WORK INSTRUCTION »
Search the material for lines containing the word "plants", and copy each one.

PROVIDED RECORDS »
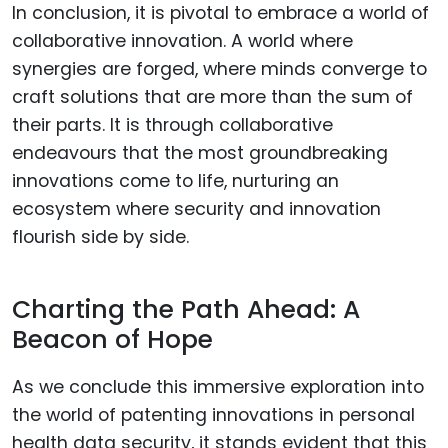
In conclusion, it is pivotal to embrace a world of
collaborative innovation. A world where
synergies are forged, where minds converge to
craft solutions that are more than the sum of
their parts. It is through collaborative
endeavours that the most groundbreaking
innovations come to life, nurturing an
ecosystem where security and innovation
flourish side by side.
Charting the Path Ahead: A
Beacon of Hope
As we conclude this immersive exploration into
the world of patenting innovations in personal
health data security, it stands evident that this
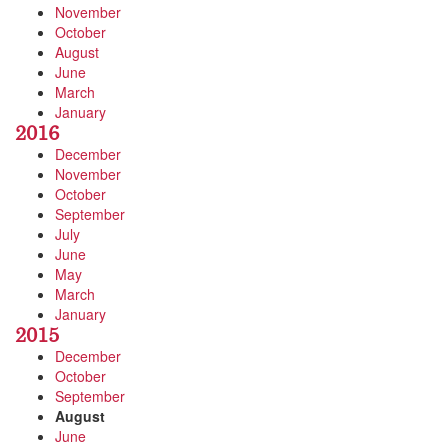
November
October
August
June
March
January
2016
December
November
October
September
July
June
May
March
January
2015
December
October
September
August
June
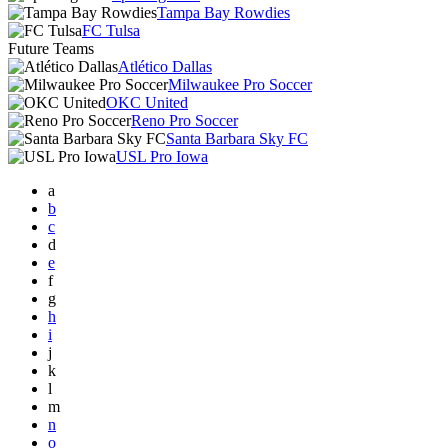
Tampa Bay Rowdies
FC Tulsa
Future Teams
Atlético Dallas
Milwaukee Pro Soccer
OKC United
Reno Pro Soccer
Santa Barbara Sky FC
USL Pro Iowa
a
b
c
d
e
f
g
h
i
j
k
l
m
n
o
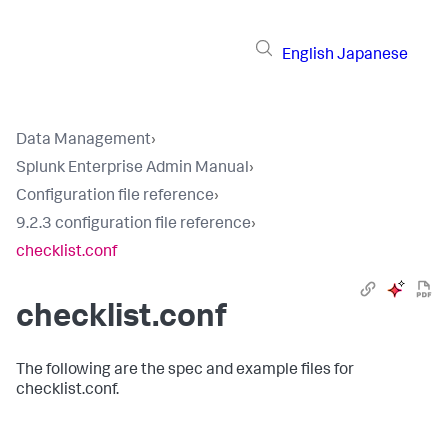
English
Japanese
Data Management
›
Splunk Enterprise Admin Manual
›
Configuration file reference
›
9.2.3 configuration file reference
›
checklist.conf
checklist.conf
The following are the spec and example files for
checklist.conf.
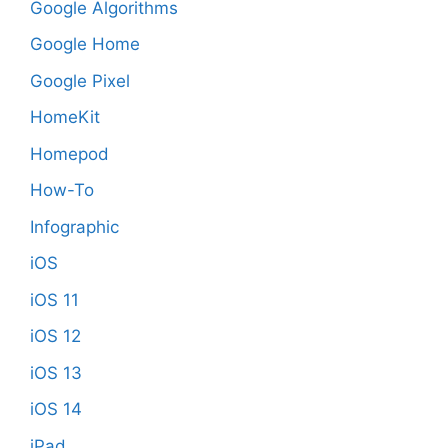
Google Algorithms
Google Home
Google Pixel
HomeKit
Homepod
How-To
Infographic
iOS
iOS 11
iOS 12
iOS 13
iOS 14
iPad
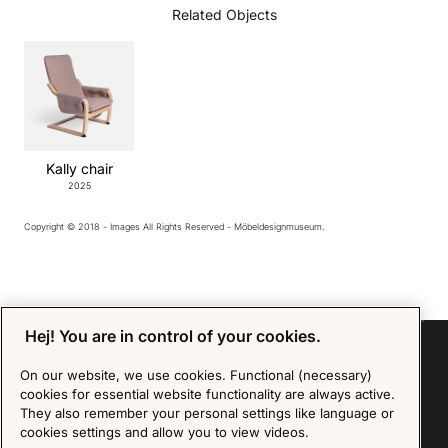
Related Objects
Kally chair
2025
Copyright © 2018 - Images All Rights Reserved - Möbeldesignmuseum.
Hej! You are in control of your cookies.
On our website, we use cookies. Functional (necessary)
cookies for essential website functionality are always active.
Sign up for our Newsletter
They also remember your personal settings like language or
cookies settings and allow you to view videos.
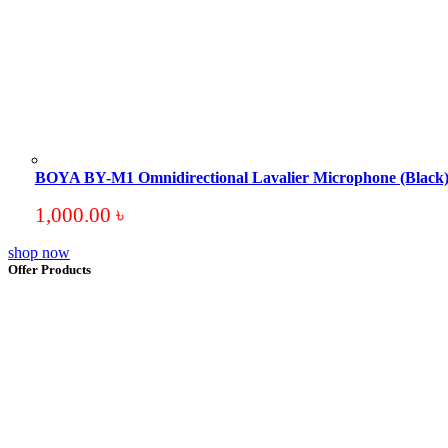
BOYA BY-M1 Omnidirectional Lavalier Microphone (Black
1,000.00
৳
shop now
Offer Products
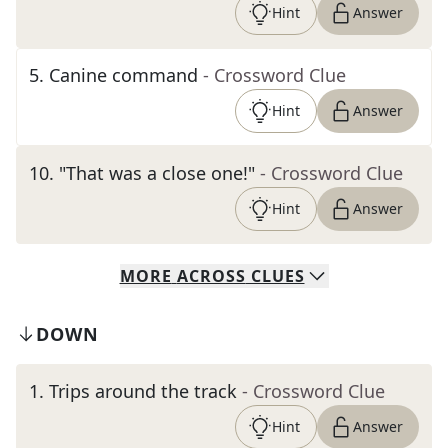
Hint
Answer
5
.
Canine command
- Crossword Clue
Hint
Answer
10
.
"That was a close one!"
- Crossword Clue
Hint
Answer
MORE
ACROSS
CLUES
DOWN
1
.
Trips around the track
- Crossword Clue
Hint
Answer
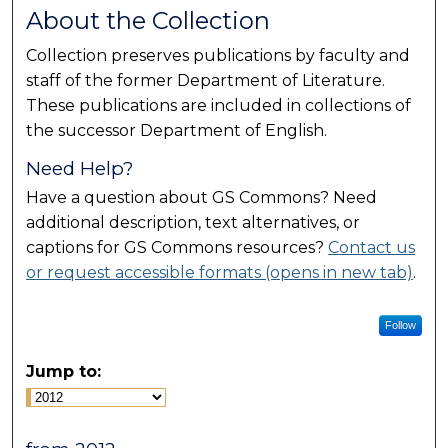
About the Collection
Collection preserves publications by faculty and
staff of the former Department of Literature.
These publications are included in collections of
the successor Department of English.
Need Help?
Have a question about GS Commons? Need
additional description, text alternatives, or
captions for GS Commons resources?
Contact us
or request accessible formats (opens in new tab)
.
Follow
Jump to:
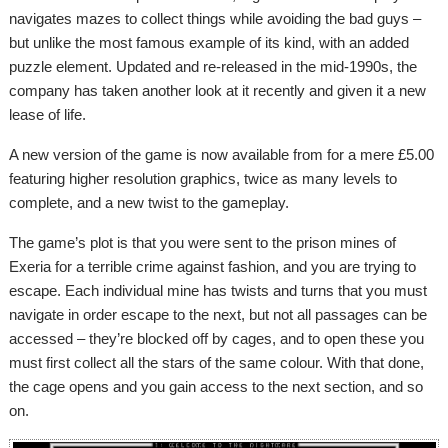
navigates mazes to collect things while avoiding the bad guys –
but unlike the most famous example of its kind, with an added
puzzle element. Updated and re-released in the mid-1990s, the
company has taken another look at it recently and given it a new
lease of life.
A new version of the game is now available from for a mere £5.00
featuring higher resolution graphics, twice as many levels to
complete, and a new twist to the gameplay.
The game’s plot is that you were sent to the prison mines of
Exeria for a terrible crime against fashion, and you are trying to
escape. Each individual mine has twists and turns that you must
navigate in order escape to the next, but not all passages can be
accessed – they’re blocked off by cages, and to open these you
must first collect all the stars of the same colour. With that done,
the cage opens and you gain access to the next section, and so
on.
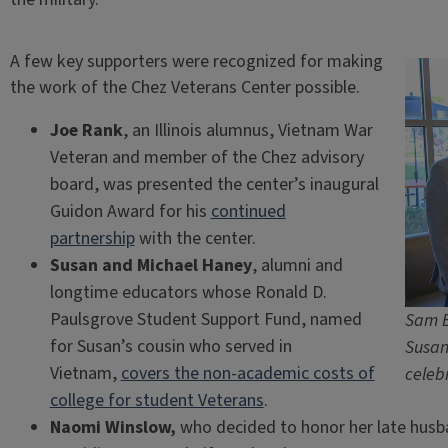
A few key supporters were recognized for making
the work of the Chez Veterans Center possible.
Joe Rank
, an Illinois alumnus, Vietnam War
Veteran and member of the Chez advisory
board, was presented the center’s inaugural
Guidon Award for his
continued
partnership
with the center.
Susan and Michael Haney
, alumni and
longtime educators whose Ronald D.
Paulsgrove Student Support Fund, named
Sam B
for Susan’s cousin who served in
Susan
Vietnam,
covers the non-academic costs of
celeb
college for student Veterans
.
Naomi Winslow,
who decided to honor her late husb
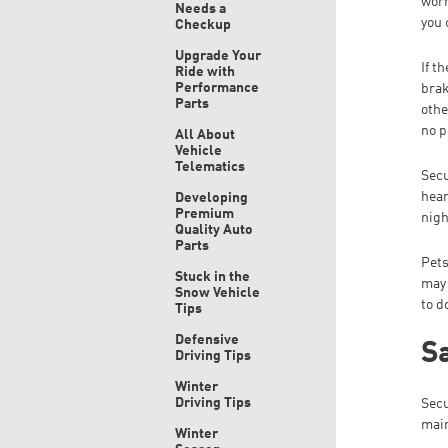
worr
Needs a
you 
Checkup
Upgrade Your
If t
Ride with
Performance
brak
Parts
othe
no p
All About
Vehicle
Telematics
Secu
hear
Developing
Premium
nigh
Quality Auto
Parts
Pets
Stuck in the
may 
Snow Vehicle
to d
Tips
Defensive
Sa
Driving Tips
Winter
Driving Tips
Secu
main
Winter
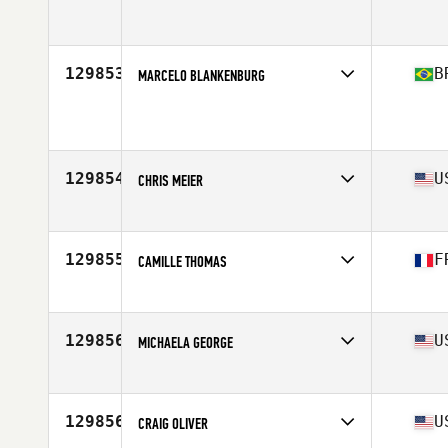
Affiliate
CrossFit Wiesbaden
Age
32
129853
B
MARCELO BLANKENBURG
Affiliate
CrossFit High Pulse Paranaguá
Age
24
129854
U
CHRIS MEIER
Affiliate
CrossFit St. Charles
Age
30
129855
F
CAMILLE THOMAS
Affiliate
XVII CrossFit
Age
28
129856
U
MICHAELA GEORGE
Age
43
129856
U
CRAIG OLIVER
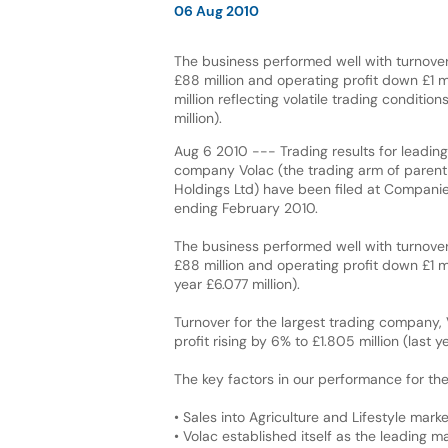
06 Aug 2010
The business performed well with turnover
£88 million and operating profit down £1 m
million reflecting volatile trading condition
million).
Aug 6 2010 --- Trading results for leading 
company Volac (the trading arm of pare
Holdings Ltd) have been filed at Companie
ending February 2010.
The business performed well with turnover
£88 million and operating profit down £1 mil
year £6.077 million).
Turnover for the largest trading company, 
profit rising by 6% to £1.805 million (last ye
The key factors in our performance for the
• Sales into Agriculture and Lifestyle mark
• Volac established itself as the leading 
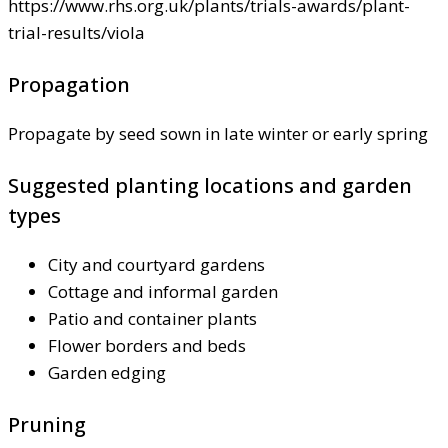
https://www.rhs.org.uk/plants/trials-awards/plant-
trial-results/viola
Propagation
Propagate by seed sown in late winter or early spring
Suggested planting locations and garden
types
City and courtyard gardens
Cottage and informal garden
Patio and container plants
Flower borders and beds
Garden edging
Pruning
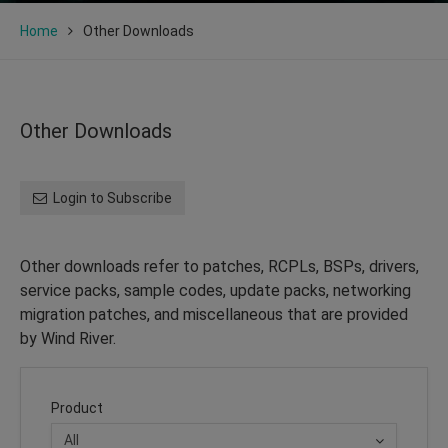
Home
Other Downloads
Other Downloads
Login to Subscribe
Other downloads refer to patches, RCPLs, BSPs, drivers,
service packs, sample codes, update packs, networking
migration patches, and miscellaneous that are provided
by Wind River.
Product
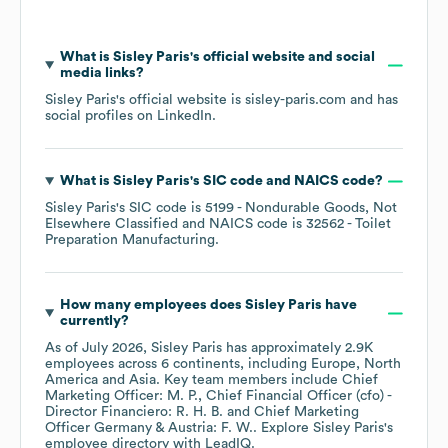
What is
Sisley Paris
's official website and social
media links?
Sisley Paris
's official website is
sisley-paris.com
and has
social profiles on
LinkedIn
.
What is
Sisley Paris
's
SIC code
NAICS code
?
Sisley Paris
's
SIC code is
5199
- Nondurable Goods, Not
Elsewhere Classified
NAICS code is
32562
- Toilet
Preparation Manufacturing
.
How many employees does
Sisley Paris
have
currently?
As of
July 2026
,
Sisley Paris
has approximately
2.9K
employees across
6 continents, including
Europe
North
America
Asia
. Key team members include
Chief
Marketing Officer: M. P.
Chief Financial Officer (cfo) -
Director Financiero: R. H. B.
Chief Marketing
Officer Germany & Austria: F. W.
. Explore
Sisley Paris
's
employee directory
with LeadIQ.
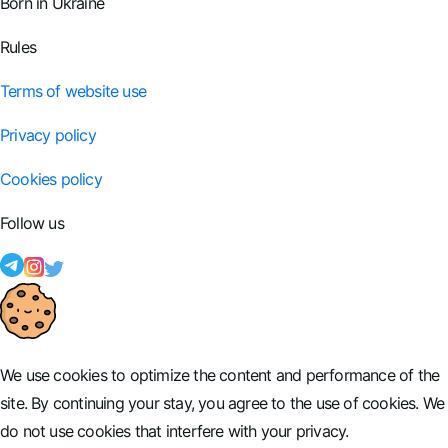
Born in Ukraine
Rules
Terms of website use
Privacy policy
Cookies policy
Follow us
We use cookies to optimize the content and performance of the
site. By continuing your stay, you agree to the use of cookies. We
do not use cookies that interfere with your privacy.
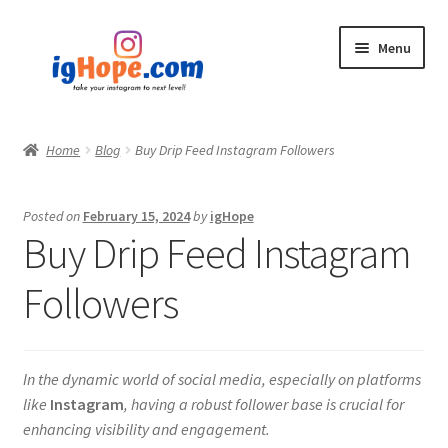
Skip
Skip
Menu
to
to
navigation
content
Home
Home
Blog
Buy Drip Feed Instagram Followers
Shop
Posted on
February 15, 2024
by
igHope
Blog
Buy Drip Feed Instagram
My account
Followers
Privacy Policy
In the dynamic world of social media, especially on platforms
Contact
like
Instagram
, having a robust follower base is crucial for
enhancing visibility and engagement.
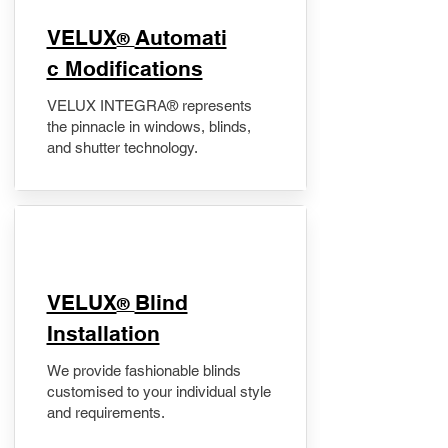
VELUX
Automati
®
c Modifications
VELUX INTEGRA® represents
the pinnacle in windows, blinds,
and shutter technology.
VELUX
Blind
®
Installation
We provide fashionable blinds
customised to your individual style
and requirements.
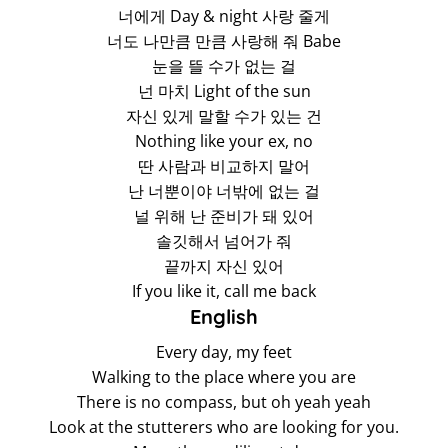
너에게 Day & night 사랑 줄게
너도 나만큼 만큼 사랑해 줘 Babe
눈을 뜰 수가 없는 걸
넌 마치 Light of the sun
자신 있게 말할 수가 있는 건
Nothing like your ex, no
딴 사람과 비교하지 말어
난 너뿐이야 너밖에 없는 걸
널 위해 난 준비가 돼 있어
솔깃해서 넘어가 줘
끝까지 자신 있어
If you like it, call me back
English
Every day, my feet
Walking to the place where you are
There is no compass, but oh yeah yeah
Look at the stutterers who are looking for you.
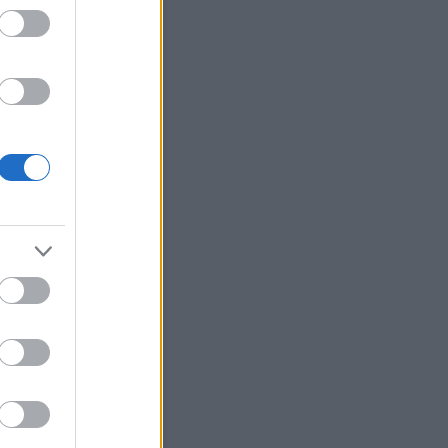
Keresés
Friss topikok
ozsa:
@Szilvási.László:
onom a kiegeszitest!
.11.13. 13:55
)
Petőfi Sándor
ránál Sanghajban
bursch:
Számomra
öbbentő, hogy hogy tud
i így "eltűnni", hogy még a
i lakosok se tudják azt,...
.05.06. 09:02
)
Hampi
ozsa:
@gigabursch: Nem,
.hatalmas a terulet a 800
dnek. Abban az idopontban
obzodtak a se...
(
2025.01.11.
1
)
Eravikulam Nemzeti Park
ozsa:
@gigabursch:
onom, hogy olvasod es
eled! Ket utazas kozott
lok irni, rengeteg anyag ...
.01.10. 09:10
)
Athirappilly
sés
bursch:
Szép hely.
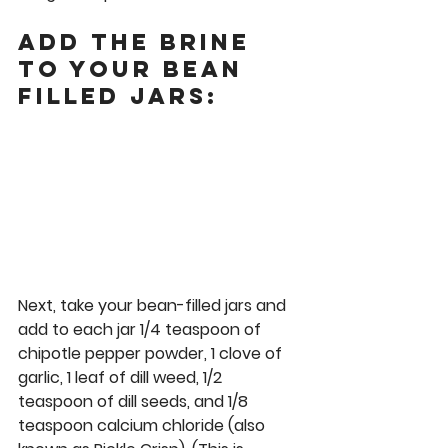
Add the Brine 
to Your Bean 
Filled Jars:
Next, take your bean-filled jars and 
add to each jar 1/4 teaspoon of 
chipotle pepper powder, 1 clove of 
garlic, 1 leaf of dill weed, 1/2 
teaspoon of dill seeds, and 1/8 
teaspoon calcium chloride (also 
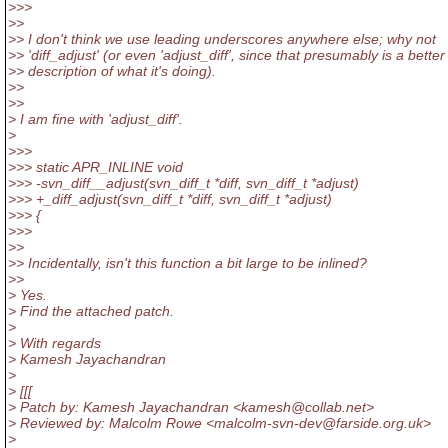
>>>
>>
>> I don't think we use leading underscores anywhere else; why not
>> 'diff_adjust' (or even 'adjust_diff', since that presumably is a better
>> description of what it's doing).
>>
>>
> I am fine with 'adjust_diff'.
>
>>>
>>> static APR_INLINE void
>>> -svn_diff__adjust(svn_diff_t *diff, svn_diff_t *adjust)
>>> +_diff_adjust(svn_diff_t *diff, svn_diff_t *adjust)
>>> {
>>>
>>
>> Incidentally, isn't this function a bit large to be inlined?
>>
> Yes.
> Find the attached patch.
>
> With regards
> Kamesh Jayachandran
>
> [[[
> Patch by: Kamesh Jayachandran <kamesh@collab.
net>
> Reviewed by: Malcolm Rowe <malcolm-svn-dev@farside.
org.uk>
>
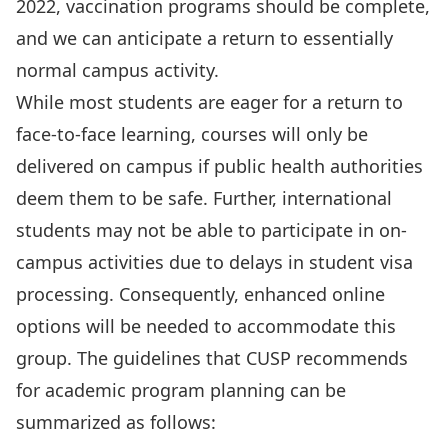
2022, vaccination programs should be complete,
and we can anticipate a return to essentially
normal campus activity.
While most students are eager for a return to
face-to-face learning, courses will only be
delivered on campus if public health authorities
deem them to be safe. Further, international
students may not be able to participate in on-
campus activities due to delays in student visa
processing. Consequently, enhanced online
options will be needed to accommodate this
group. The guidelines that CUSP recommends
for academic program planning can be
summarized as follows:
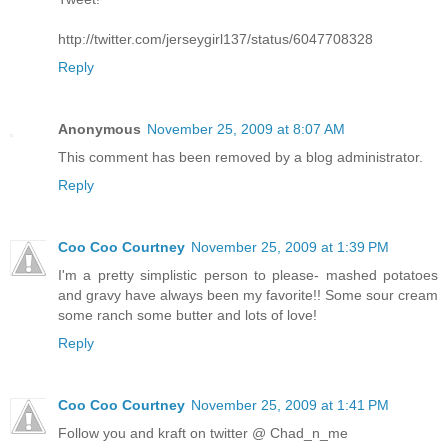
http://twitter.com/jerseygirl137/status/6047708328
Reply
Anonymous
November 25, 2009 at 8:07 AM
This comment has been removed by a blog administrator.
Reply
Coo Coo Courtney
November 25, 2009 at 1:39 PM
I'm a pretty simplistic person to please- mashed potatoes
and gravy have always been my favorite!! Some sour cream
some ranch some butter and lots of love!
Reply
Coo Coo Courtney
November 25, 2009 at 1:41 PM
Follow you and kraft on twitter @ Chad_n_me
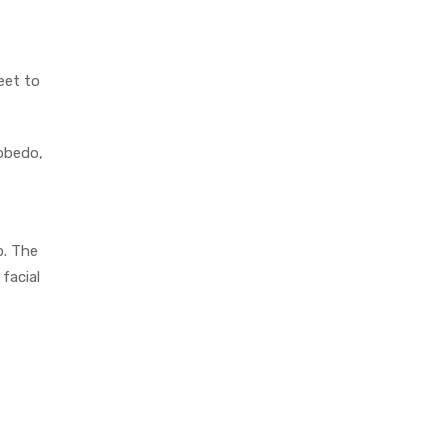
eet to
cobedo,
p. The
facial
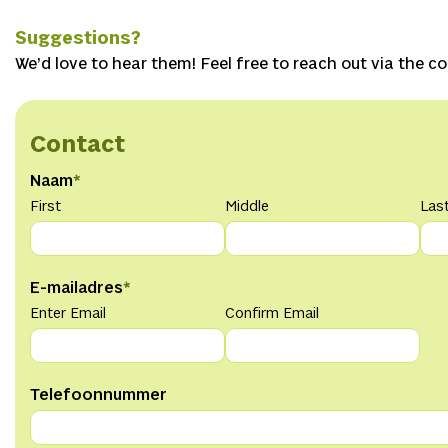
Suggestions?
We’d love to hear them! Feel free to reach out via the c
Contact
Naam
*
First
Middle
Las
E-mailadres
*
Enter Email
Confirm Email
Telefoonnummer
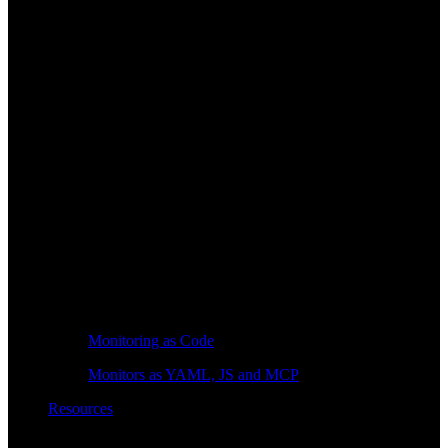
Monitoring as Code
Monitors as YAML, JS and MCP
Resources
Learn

REPLY »
https://www.rhs.org.uk/plants/trials-awards/plant-
Patio and container plants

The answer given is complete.